Freehold Royalties TSE: FRU reported first-quarter 2026 production of 15,533 barrels of oil equivalent per day, with liquids accounting for 65% of volumes, as the company said its oil-weighted portfolio remains positioned to benefit from stronger crude prices.

President and CEO David Spyker said during the company’s first-quarter webcast that oil and gas revenue represented 90% of Freehold’s total revenue in the period, reflecting the company’s continued focus on liquids. He said first-quarter production was affected by lower drilling activity in the second half of 2025, when West Texas Intermediate prices were below $60 per barrel, as well as weather-related downtime from a winter storm in the southern United States in late January.

The storm resulted in approximately 300 barrels per day of production downtime in January, or an average impact of about 100 barrels of oil equivalent per day for the quarter, Spyker said.

Canadian and U.S. activity focused on oil-weighted assets

Spyker said first-quarter activity was concentrated on oil-weighted assets in both Canada and the United States. In Canada, Freehold saw continued strong activity in heavy oil plays including the Clearwater and Mannville, as well as active programs in the Viking and Southeast Saskatchewan light oil plays.

New drilling in the Viking and Southeast Saskatchewan contributed more than 225 barrels per day as the company exited the first quarter, according to Spyker.

In the United States, drilling was focused in the Permian Basin and led by operators including ExxonMobil, Occidental and Diamondback, Spyker said. Activity in the Eagle Ford tends to be more seasonal, and he said permitting and drilling activity was being initiated by ConocoPhillips. Production tied to that activity is expected to begin showing up in the second half of the year.

Spyker said the current price environment — with oil at about CAD 100 per barrel at the time of the call and balance-of-year strip pricing in the mid- to upper-CAD 80s per barrel — is beginning to support increased licensing activity in several Canadian areas.

  • Clearwater
  • Southeast Saskatchewan
  • Viking
  • Liquids-rich gas areas in parts of the Deep Basin
  • West Central Alberta Glauconite

The company expects drilling activity in those areas after spring breakup, with that activity contributing to 2026 exit volumes.

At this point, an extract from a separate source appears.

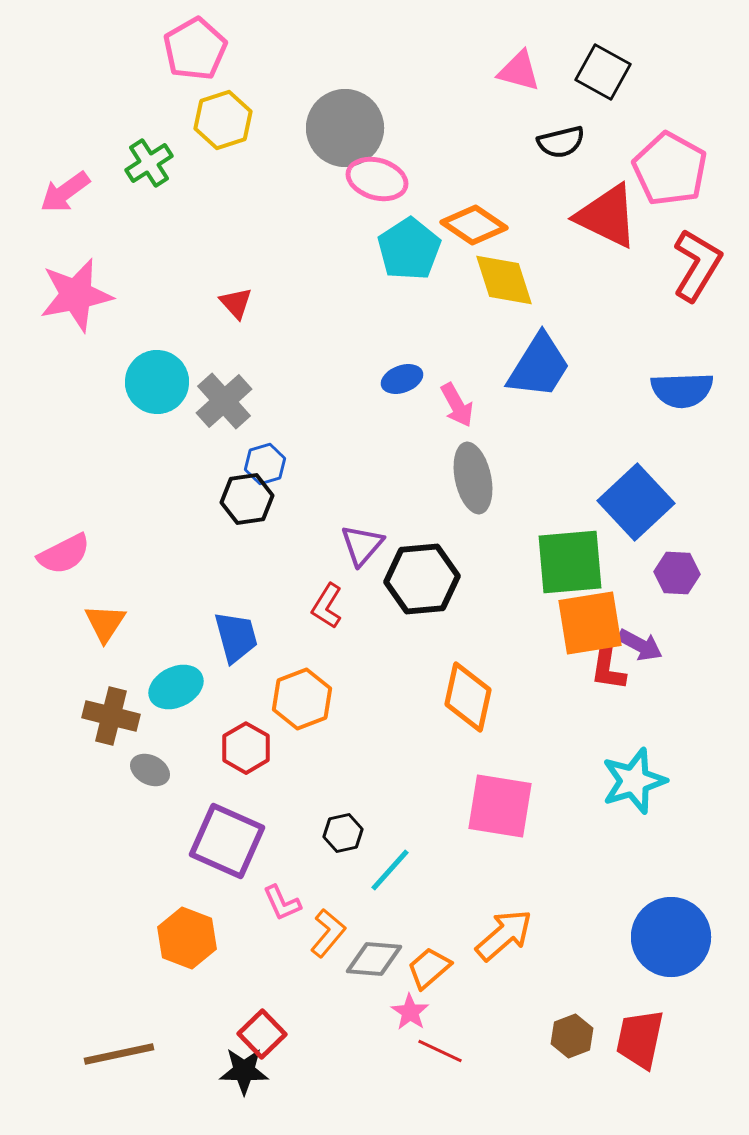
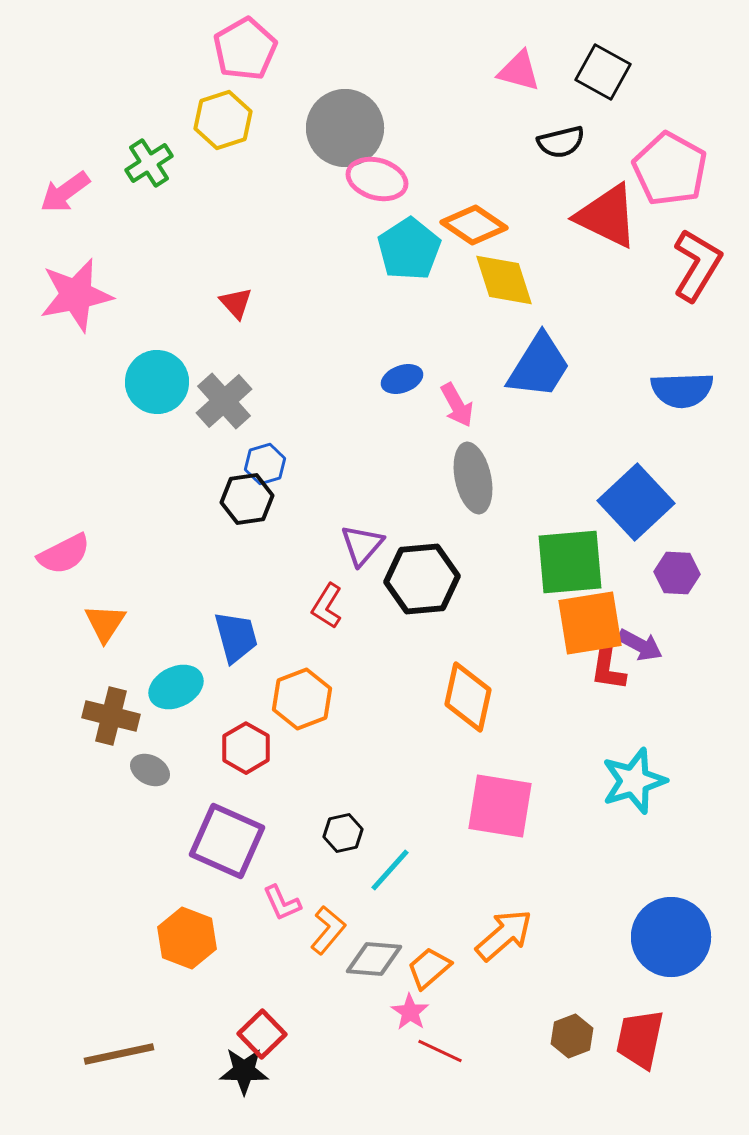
pink pentagon at (195, 49): moved 50 px right
orange L-shape at (328, 933): moved 3 px up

U.S. operators weighing capital plans amid oil price volatility

In the United States, Spyker said permitting and drilling activity had not yet seen a significant uptick. However, he said available frac spreads and service rigs were being activated to bring forward wells that have already been drilled and are awaiting completion.

“Given the volatility in the oil price and no clear direction yet on the duration of this price strength, operators are still developing their capital deployment strategies,” Spyker said.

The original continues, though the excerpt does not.